Soft and mushy plant components usually indicate root rot, which is caused by too much moisture. Affected plants should be dug out, rotten parts of the plant and root should be removed before the remaining plant is replanted in a dry location. For an improved water outlet a drainage layer made of gravel or grit can be added to the planting hole. If suffering from advanced root rot, the plant is past remedy in most cases.

Lice

Warm and dry weather heightens the risk of a plant lice infestation. The most effective method to fight plant lice is the use of beneficial insects such as ichneumonids, ladybugs, hoverflies and lacewings.

Voles

Voles can cause the bleeding heart to die back fairly quickly. To protect it from herbivore damage, it is advantageous to plant the shrub in a fine-mesh wire basket.

lamprocapnos spectabilis in a garden patch

Strains

Dicentra spectabilis Red

It is the purest form of the bleeding heart. The outer petals of the heart-shaped blossoms have a vibrant pinkish color with a white “tear” at the top. Most commonly 8-11 blossoms are arranged in form of a raceme. It blooms from May to June and reaches a height of 60-80 cm.

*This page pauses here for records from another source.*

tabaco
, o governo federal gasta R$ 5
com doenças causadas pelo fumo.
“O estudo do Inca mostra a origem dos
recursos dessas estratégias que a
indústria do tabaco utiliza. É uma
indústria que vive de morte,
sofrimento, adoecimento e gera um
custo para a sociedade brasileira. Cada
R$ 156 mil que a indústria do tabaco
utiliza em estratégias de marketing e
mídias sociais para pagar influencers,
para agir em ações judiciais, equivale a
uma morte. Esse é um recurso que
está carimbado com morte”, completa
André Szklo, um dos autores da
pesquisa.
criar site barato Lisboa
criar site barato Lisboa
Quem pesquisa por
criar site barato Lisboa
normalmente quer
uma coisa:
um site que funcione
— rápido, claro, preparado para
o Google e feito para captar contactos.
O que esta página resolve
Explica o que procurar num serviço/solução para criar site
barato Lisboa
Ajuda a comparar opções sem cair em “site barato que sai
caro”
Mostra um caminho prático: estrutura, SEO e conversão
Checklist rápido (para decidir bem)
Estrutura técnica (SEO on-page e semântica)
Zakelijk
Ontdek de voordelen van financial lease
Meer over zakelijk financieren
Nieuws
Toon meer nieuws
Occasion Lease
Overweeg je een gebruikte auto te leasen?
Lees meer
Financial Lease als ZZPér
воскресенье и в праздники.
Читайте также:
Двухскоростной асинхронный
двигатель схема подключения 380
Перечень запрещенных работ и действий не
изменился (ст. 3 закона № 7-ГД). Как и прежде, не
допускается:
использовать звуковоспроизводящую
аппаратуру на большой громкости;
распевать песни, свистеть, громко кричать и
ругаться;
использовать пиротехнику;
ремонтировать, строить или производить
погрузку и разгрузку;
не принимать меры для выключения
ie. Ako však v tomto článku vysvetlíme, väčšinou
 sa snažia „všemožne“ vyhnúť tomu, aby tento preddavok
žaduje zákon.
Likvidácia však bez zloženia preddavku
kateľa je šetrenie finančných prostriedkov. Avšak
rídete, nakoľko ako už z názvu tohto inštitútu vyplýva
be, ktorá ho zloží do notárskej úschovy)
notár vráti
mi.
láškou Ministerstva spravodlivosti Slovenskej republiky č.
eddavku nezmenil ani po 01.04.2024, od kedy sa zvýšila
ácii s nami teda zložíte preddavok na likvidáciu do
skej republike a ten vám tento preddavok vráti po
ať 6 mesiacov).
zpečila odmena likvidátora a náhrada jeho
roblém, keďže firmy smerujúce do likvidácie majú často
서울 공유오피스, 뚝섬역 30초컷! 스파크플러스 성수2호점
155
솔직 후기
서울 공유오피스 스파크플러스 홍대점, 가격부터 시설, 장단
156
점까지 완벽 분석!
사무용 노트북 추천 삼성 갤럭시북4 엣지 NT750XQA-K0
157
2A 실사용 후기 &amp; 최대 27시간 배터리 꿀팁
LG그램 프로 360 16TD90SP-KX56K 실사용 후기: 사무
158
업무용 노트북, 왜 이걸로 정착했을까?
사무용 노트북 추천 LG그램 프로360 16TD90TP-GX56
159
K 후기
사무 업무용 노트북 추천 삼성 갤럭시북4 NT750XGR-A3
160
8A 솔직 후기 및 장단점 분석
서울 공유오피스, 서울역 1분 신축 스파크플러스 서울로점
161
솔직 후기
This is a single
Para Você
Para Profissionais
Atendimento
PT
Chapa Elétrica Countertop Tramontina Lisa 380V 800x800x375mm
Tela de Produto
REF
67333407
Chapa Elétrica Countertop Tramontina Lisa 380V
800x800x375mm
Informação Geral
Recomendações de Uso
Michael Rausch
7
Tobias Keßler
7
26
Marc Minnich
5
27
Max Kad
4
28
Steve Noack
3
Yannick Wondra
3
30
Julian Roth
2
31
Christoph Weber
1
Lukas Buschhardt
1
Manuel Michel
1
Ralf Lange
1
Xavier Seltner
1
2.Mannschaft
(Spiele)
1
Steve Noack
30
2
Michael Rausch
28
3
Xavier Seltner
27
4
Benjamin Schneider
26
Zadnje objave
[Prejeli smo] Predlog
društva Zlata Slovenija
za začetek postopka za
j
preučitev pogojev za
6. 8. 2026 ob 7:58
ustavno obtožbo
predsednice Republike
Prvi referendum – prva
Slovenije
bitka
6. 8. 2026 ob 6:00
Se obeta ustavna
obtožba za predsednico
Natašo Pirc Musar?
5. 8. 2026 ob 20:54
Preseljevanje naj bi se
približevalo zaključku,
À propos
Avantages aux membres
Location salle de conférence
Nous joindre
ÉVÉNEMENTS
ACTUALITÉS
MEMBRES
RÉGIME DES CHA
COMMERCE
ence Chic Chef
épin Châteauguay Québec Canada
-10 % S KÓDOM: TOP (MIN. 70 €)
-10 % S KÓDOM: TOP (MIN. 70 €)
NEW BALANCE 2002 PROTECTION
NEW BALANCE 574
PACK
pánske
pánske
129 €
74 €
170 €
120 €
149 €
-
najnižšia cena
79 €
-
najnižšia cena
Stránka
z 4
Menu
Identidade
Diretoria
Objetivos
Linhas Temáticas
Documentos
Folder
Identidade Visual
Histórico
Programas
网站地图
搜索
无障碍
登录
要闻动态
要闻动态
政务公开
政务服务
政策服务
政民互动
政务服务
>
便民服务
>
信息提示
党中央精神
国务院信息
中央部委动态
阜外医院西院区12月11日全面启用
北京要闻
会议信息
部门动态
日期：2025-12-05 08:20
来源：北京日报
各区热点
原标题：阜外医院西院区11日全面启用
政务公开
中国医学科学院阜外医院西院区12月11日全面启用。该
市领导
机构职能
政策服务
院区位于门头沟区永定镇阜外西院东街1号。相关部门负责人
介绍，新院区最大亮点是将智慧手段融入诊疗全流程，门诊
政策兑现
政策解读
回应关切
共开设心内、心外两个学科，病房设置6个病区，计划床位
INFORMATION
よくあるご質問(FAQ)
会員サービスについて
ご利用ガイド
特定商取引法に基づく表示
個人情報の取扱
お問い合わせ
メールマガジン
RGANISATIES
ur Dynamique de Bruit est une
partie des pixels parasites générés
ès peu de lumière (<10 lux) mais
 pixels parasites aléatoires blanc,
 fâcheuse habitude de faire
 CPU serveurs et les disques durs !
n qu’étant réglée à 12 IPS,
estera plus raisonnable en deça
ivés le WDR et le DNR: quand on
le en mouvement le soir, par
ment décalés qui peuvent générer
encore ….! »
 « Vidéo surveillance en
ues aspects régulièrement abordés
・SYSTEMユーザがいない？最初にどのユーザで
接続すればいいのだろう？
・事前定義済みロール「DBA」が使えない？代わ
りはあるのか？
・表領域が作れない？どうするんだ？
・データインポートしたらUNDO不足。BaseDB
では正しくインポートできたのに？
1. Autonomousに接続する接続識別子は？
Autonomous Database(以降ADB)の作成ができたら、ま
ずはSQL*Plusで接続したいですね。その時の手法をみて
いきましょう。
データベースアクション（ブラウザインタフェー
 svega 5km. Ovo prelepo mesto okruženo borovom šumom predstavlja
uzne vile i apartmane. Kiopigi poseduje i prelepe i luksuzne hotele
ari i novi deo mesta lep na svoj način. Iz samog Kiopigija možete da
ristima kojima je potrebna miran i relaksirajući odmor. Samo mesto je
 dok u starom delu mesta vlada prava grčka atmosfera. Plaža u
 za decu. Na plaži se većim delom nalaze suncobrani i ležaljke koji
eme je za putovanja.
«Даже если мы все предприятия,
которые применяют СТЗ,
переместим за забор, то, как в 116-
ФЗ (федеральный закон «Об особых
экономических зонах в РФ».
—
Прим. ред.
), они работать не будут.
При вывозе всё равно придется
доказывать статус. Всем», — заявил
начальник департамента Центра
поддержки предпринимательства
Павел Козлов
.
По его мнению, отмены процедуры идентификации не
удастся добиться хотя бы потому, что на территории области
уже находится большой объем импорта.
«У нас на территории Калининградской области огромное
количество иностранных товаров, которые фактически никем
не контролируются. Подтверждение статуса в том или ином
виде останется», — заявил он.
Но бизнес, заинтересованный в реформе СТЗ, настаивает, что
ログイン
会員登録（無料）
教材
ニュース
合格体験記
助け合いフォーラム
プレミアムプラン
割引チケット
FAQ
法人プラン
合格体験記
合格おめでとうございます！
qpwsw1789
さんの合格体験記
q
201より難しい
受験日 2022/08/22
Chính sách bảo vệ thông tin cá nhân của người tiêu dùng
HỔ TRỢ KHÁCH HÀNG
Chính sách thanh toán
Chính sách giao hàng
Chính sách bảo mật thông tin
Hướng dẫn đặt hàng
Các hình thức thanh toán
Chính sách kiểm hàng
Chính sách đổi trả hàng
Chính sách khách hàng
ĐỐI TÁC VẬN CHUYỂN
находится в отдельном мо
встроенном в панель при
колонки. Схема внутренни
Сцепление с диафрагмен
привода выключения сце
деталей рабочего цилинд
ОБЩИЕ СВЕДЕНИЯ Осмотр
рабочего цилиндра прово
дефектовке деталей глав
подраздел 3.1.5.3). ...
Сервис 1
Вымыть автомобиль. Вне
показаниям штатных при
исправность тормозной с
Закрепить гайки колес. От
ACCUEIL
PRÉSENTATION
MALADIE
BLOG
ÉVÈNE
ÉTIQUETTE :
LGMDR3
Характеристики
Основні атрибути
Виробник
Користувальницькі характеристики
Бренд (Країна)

Dicentra spectabilis ‘Alba’

The pure white blossoms of this strain exude an extraordinary elegance and clearly set themselves apart from the light green leaves. This plant is the “star” in combination with blue flowering plants. It reaches a height of 80-100 cm and blooms from May to June.

Dicentra spectabilis ‘Valentine’

Its blossoms are darker and more vividly colored than those of the pure strain. They are orange-red with a white “tear”. Also this strain blooms from May to June and reaches a growth height of approximately 60 cm.